Particles are perhaps the most frustrating part of Japanese grammar for most English speakers. Most English speakers learning Japanese are aware of verb tenses and conjugations, so the variety of them in Japanese does not seem to surprise the learner. But particles are quite foreign to most English speakers, confusing them to no end.

English uses prepositions to modify nouns and verbs. Prepositions such as "to", "at", "by", "around", and "without" should be familiar to anyone forced to learn the rudiments of English grammar in their school days. Prepositions are members of a class of linguistic objects called adpositions. The opposite of prepositions, postpositions are usually found in languages which lack prepositions. In some languages such as Finnish these postpositions have become glued to the words they modify, over time resulting in a set of fixed declensions for nouns and conjugations for verbs. Indeed, some linguists theorize that all nominal declensions (and verbal conjugations) derive ultimately from postpositions being suffixed to the words they modify. Following this theory, a language which fossilizes its postpositions into nominal declensions (a.k.a. cases) eventually ends up needing a replacement set of adpositions and so, perversely, produces prepositions to fill the gap.

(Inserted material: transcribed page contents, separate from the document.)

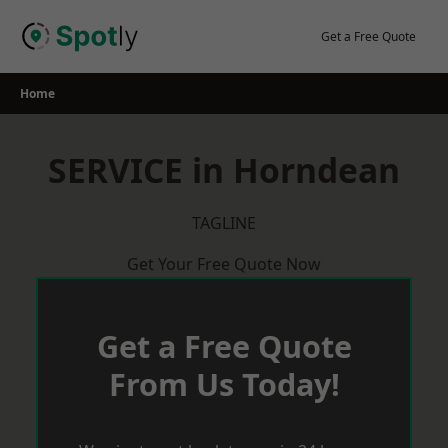
Skip
to
Get a Free Quote
content
Home
SERVICE in Horndean
TAGLINE
Get Your Free Quote Now
Get a Free Quote
From Us Today!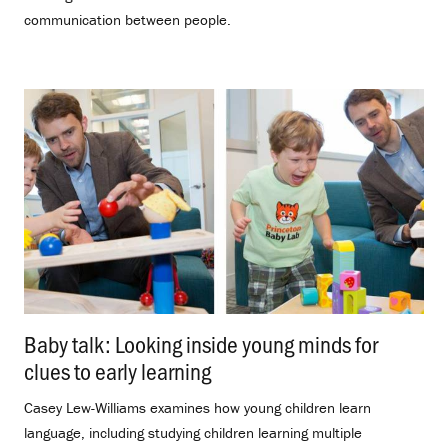
communication between people.
Baby talk: Looking inside young minds for
clues to early learning
.
Casey Lew-Williams examines how young children learn
language, including studying children learning multiple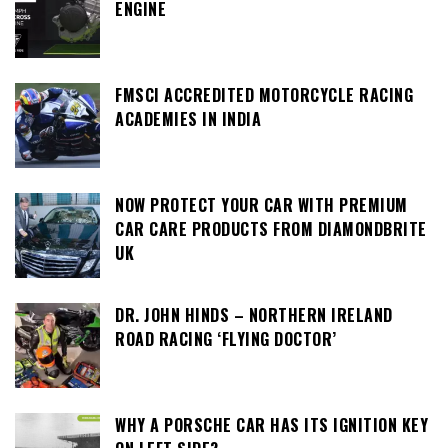
ENGINE
FMSCI ACCREDITED MOTORCYCLE RACING
ACADEMIES IN INDIA
NOW PROTECT YOUR CAR WITH PREMIUM
CAR CARE PRODUCTS FROM DIAMONDBRITE
UK
DR. JOHN HINDS – NORTHERN IRELAND
ROAD RACING ‘FLYING DOCTOR’
WHY A PORSCHE CAR HAS ITS IGNITION KEY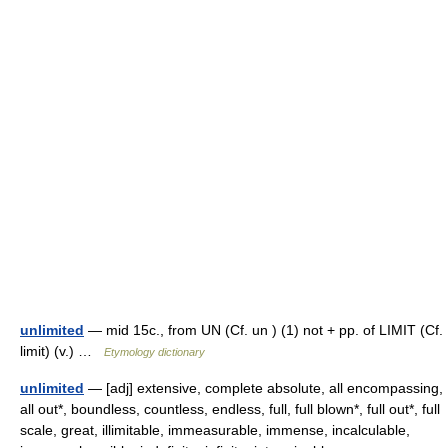
unlimited
— mid 15c., from UN (Cf. un ) (1) not + pp. of LIMIT (Cf.
limit) (v.) …
Etymology dictionary
unlimited
— [adj] extensive, complete absolute, all encompassing,
all out*, boundless, countless, endless, full, full blown*, full out*, full
scale, great, illimitable, immeasurable, immense, incalculable,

Japanese has not gone so far as to completely fix its postpositions into nominal declensions and verbal conjugations. Instead its postpositions function as particles, small word-like units which modify the meanings of the phrases to which they are attached. Particles do not function as independent word units, they lack any meaning of their own. Thus, a sentence like "が" cannot possibly have any sort of meaning, either explicit or implied. It might be used as a prompt, one speaker saying the particle to prompt another speaker to finish their statement. But no meaning can be applied to the particle itself in any context.

Particles used as prompts are actually fairly common. The particle で is derived from the copula verb だ and is used to connect sentences together. It works somewhat like English's 'and' or 'so'. This particle is often heard alone when a listener is prompting a speaker to finish a sentence which they have left incomplete.

学校にいって...
がっこう に いって
"I went to school and..."
で?
"And?"
で、鈴木君を見た。
で、すずき くん を みた
"And I saw Suzuki."

Other than this sort of usage particles are typically not used alone.

There is a very fine line between particles and verb (or adjective) conjugations in Japanese. Oftentimes a conjugation will seem to be just that until suddenly you notice that it is also attached to a noun in some random exceptional situation. Or that a particle for some strange reason seems to be only attachable to verbs and won't mate with anything else. This is probably because modern Japanese is in the midst of a change of emphasis from particles to conjugations, or vice versa. Linguistic speculation has not provided any conclusive answer yet. But suffice to say that you should expect particles and verb conjugations to regularly blur the boundaries between parts of speech.